▶ _Assigned task_: What should you transcribe? Every line from the top of the records below through the line with "Technology Enhanced Learning", exactly, and no pictures.

:: Material provided

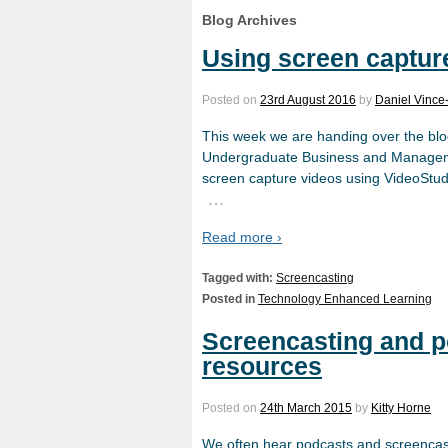
Blog Archives
Using screen capture
Posted on
23rd August 2016
by
Daniel Vince
This week we are handing over the blo
Undergraduate Business and Managemen
screen capture videos using VideoStudi
…
Read more ›
Tagged with:
Screencasting
Posted in
Technology Enhanced Learning
Screencasting and po
resources
Posted on
24th March 2015
by
Kitty Horne
We often hear podcasts and screencast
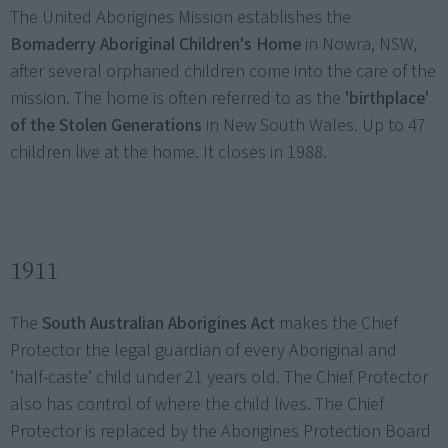
The United Aborigines Mission establishes the
Bomaderry Aboriginal Children's Home
in Nowra, NSW,
after several orphaned children come into the care of the
mission. The home is often referred to as the
'birthplace'
of the Stolen Generations
in New South Wales. Up to 47
children live at the home. It closes in 1988.
1911
The
South Australian Aborigines Act
makes the Chief
Protector the legal guardian of every Aboriginal and
‘half-caste’ child under 21 years old. The Chief Protector
also has control of where the child lives. The Chief
Protector is replaced by the Aborigines Protection Board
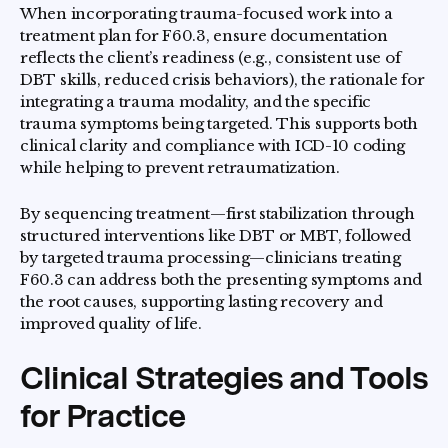
When incorporating trauma-focused work into a
treatment plan for F60.3, ensure documentation
reflects the client’s readiness (e.g., consistent use of
DBT skills, reduced crisis behaviors), the rationale for
integrating a trauma modality, and the specific
trauma symptoms being targeted. This supports both
clinical clarity and compliance with ICD-10 coding
while helping to prevent retraumatization.
By sequencing treatment—first stabilization through
structured interventions like DBT or MBT, followed
by targeted trauma processing—clinicians treating
F60.3 can address both the presenting symptoms and
the root causes, supporting lasting recovery and
improved quality of life.
Clinical Strategies and Tools
for Practice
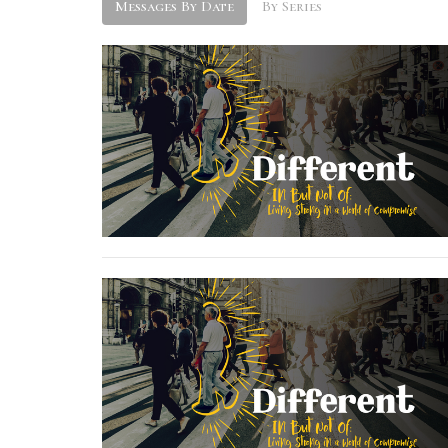
Messages By Date
By Series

::::

▶ _Task output_:
Blog Archives
Using screen capture
Posted on
23rd August 2016
by
Daniel Vince
This week we are handing over the blo
Undergraduate Business and Managemen
screen capture videos using VideoStudi
…
Read more ›
Tagged with:
Screencasting
Posted in
Technology Enhanced Learning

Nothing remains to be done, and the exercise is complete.